De acordo com agentes da Superintendência Regional da Polícia Federal (PF), no Mato Grosso do Sul, o estudante, que é morador de Corumbá, não quis revelar quem receberia as armas e para qual comunidade do Rio de Janeiro elas seriam levadas. Em depoimento, o jovem informou que ganharia R$ 10 mil para realizar o serviço e que as orientações sobre o destino do arsenal seriam recebidas quando ele chegasse na Avenida Brasil. Os policiais acreditam que, por se tratar da mesma rota utilizada pelos pastores, as armas seriam levadas para comunidades de São Gonçalo e Niterói.

“Com o objetivo de dificultar nossas ações, os traficantes passaram a recrutar ‘mulas’ da região (pessoas que se dispõem a realizar o transporte de armas e drogas), que utilizam veículos com placas de suas cidades para não levantar suspeitas”, informou um agente da PRF.

Além do arsenal, os policiais também apreenderam, no carro do estudante, 350 cartuchos de vários calibres, cinco carregadores, um notebook, além de R$ 500 em espécie, quantia dada pelos traficantes para cobrir os gastos com a viagem até o Rio de Janeiro.

Ainda segundo os agentes da PF, todas as armas estavam com as numerações raspadas, sendo possível, portanto, identificar apenas os países fabricantes: Estados Unidos, Áustria, China e Egito. O armamento foi encaminhado para o Setor Técnico-Científico da PF. O estudante foi autuado por tráfico de armas.

De acordo com a PF, a Bolívia e o Paraguai são os principais fornecedores de armas para traficantes do Brasil, principalmente os que agem nas favelas do Rio de Janeiro. Na Bolívia, armas de todos os calibres podem ser compradas até em lojas de eletrodomésticos. Na maioria das vezes, os próprios vendedores indicam aos compradores pessoas para atravessar a fronteira com o material.

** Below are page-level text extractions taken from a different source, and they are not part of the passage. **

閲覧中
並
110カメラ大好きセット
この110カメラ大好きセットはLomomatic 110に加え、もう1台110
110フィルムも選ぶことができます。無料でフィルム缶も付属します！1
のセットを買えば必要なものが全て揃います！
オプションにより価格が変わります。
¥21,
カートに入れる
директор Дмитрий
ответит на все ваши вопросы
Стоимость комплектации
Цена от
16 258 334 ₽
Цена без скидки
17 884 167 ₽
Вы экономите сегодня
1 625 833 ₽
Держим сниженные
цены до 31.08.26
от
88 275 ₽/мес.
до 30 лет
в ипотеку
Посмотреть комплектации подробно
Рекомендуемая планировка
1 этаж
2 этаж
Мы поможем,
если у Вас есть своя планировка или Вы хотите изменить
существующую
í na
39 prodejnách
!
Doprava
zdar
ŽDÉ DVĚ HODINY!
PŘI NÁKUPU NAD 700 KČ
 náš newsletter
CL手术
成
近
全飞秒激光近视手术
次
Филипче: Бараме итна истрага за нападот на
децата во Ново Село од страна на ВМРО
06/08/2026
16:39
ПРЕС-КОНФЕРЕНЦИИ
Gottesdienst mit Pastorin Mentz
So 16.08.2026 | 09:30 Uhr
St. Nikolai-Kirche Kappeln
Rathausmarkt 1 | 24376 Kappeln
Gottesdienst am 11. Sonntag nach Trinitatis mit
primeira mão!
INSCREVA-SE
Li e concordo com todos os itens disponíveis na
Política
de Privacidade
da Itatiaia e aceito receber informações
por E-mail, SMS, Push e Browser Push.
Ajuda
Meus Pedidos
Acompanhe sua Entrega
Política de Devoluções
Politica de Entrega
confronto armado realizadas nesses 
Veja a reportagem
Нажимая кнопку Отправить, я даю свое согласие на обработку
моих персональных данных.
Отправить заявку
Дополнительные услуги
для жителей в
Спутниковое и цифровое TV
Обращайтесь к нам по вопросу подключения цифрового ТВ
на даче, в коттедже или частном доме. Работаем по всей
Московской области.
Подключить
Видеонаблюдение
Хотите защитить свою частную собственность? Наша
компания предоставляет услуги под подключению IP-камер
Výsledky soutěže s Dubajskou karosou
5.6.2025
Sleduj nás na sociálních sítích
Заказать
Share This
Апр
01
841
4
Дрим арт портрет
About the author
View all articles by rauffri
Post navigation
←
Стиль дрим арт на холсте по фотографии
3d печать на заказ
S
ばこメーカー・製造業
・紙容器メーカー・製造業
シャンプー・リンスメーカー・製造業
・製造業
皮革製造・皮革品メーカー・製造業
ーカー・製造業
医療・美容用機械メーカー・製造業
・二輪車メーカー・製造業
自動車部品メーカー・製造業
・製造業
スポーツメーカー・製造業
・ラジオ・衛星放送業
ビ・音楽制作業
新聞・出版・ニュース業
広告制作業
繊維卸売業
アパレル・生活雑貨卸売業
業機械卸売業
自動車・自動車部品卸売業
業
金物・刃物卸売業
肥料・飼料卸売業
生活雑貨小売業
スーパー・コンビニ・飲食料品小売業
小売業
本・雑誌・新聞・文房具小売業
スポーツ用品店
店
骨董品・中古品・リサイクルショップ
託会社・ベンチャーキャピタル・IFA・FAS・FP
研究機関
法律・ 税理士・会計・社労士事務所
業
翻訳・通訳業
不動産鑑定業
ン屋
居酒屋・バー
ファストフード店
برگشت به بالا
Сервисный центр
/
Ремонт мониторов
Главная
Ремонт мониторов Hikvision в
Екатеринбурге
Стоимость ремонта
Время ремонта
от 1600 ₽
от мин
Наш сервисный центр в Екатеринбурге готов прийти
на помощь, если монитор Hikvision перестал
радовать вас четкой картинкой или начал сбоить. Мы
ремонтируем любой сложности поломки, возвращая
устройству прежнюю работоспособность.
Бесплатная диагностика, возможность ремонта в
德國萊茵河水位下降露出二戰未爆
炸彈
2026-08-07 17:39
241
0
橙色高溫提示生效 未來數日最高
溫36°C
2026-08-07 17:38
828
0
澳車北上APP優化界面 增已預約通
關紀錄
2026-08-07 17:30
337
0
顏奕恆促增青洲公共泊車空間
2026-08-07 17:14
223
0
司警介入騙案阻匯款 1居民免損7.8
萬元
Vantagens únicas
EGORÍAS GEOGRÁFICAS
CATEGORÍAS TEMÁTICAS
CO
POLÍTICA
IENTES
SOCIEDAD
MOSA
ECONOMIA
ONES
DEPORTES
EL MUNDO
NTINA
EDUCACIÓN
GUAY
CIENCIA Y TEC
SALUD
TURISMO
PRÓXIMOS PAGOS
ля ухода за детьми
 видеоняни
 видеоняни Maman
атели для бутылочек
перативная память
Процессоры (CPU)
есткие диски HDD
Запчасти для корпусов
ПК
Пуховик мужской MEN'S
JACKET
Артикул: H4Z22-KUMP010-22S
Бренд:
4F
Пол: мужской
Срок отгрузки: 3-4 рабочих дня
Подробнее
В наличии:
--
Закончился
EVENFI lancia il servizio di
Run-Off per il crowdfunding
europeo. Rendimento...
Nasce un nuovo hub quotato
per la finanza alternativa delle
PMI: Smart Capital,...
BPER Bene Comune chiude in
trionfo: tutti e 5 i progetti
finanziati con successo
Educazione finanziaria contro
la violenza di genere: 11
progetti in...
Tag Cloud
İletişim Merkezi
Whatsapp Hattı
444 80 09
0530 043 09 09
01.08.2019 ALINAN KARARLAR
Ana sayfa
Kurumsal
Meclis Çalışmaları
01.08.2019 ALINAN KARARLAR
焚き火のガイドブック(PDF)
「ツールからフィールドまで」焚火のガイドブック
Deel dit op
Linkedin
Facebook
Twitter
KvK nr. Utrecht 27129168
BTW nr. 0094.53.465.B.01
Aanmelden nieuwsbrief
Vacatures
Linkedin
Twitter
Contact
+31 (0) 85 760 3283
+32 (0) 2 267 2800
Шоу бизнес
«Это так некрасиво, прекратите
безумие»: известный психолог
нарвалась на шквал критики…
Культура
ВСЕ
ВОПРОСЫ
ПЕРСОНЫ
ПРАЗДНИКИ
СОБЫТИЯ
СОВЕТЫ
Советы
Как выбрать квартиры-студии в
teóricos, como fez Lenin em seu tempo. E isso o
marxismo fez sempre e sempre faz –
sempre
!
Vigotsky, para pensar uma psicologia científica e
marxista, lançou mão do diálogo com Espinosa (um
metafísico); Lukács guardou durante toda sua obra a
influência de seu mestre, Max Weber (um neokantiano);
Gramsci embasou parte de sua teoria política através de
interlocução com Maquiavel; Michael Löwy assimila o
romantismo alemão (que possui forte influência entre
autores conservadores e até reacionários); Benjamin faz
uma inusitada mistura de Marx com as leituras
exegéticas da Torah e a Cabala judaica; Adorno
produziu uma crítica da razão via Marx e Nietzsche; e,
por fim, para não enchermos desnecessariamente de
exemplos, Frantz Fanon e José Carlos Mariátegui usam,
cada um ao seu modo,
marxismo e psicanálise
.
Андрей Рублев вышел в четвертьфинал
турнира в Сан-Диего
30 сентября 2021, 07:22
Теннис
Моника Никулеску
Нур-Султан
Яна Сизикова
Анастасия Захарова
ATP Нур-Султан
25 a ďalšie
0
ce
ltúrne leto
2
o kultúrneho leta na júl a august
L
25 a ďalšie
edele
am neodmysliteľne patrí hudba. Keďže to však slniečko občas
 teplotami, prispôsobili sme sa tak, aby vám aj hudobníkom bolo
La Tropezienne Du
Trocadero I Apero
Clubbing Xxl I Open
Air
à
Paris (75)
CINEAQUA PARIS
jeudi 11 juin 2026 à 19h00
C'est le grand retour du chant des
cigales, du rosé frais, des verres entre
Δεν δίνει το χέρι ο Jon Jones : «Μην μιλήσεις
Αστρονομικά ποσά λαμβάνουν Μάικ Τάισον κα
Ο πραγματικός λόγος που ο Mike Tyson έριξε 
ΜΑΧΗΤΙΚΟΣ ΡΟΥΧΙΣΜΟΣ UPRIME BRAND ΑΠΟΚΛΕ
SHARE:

Sérgio Rocha Martins, o Gugui, 31 anos

No dia 10 de março, os pastores Sebastião Braz da Fonseca Neto, 42 anos, e Francisco Ferreira Moura, 31, também foram presos, em Miranda, no Mato Grosso do Sul, quando transportavam no Vectra placa HTA 2052 sete fuzis calibre 556. Eles receberiam R$ 20 mil para fazer o serviço.

As armas seriam entregues aos traficantes Sérgio Rocha Martins, o Gugui, 31, e Bruno Bezerra da Silva, o Bruninho BR ou Cabelo, 27. Apontado como o chefe do tráfico de drogas no Morro do Martins, em Neves, BR foi preso no último dia 3, no Porto da Pedra, em São Gonçalo. Segundo a Polícia, Gugui é um admirador dos fuzis e teria encomendado as armas a um dos religiosos, que seria seu amigo de infância. Atualmente, o traficante é considerado um dos principais “matutos” das bocas-de-fumo controladas pela facção criminosa Comando Vermelho (CV) no eixo Niterói -São Gonçalo.

Bruno Bezerra da Silva, o Bruninho BR ou Cabelo, 27 anos

Preso em 2006 por agentes da Delegacia de Repressão a Armas e Explosivos (Drae) no Morro do Tabajaras, em Copacabana, na Zona Sul do Rio, Gugui foi beneficiado com a liberdade condicional há cerca de 10 meses. Nesse período, ele encontrou o apoio de criminosos do Morro da Mangueira, em São Cristóvão, na Zona Norte do Rio, e da Favela do Fallet, em Santa Teresa, na região central da capital fluminense.